We discuss Pad\'e-improvement of known four-loop order results based upon an asymptotic three-parameter error formula for Pad\'e-approximants. We derive an explicit formula estimating the next-order coefficient R4 from the previous coefficients in a series 1+R1 x + R2x2 + R3x3. We show that such an estimate is within 0.18% of the known five-loop order term in the O(1) β-function, and within 10% of the known five-loop term in the O(1) anomalous mass-dimension function γm(g). We apply the same formula to generate a [2|2] Pad\'e-summation of the QCD β-function and anomalous mass dimension in order to demonstrate both the relative insensitivity of the evolution of αs(μ) and the running quark masses to higher order corrections, as well as a somewhat increased compatibility of the present empirical range for αs(mτ) with the range anticipated via evolution from the present empirical range for αs(Mz).

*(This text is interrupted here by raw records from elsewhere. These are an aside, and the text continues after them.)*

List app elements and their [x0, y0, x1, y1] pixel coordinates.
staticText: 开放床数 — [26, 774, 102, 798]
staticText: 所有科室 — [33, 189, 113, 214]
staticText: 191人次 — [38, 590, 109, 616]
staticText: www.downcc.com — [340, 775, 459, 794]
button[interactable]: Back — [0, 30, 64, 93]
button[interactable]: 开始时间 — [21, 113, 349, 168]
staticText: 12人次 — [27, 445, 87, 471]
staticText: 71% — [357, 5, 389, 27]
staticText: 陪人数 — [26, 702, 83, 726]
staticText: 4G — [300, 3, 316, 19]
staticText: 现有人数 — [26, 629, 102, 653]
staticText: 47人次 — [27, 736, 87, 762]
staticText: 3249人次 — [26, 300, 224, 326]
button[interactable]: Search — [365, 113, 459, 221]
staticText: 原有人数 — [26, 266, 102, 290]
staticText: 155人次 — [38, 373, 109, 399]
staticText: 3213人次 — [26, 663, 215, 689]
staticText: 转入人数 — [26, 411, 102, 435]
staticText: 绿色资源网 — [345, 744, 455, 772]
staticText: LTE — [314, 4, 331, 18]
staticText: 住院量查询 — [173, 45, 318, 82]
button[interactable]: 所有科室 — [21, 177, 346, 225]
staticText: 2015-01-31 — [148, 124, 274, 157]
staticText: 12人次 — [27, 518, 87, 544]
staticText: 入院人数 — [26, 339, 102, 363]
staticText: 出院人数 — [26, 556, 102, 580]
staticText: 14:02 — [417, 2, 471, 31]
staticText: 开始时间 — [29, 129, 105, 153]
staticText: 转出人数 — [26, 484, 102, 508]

For 3 ≤ nf ≤ 6 we demonstrate that positive zeros of any [2|2] Pad\'e-summation estimate of the all-orders β-function which incorporates known two-, three-, and four-loop contributions necessarily correspond to ultraviolet fixed points, regardless of the unknown five-loop term. Pad\'e-improvement of higher-order perturbative expressions is presented for the decay rates of the Higgs into two gluons and into a b b pair, and is used to show the relative insensitivity of these rates to higher order effects. However, Pad\'e-improvement of the purely-perturbative component of scalar/pseudoscalar current correlation functions is indicative of large theoretical uncertainties in QCD sum rules for these channels, particularly if the continuum-threshold parameter s0 is near 1 GeV2.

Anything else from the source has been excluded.